Exercise requirements ::
What is the number of lines in the data holding the word "Tanner"? Give that number by itself.
* * *
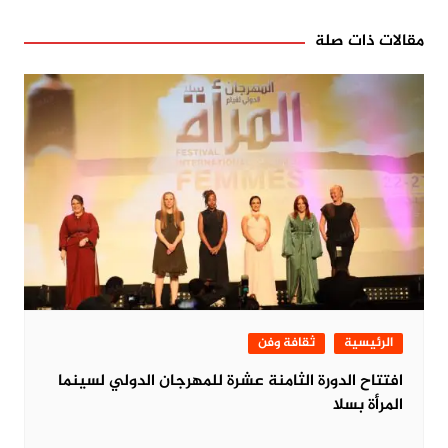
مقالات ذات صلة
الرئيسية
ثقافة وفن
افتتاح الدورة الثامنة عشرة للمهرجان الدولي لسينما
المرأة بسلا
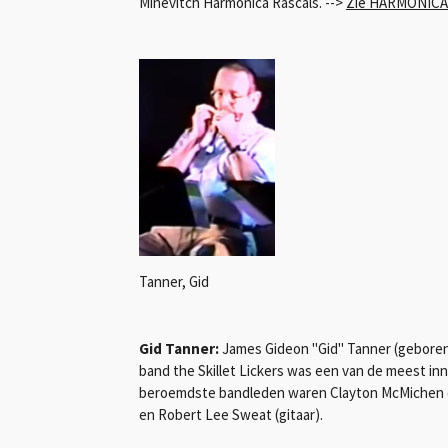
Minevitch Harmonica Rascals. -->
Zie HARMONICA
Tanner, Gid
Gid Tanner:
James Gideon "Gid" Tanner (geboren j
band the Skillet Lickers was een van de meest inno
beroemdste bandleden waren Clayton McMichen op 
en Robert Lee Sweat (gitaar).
* * *
Exercise output ::
3